** Opening SUPPLIED MATERIAL block **
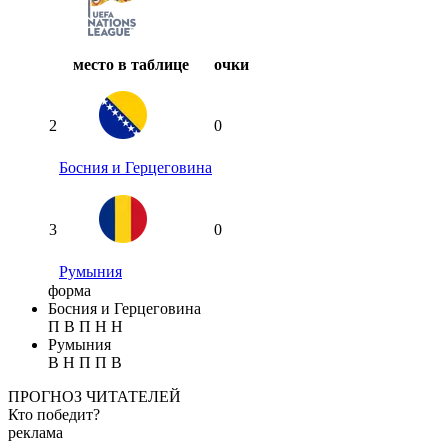
место в таблице
очки
2
0
Босния и Герцеговина
3
0
Румыния
форма
Босния и Герцеговина
П
В
П
Н
Н
Румыния
В
Н
П
П
В
ПРОГНОЗ ЧИТАТЕЛЕЙ
Кто победит?
реклама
** Closing SUPPLIED MATERIAL block **
_EXERCISE AIM_: What is needed is a word-for-word copy of the data above, free of any images.

_RESPONSE_:
место в таблице
очки
2
0
Босния и Герцеговина
3
0
Румыния
форма
Босния и Герцеговина
П
В
П
Н
Н
Румыния
В
Н
П
П
В
ПРОГНОЗ ЧИТАТЕЛЕЙ
Кто победит?
реклама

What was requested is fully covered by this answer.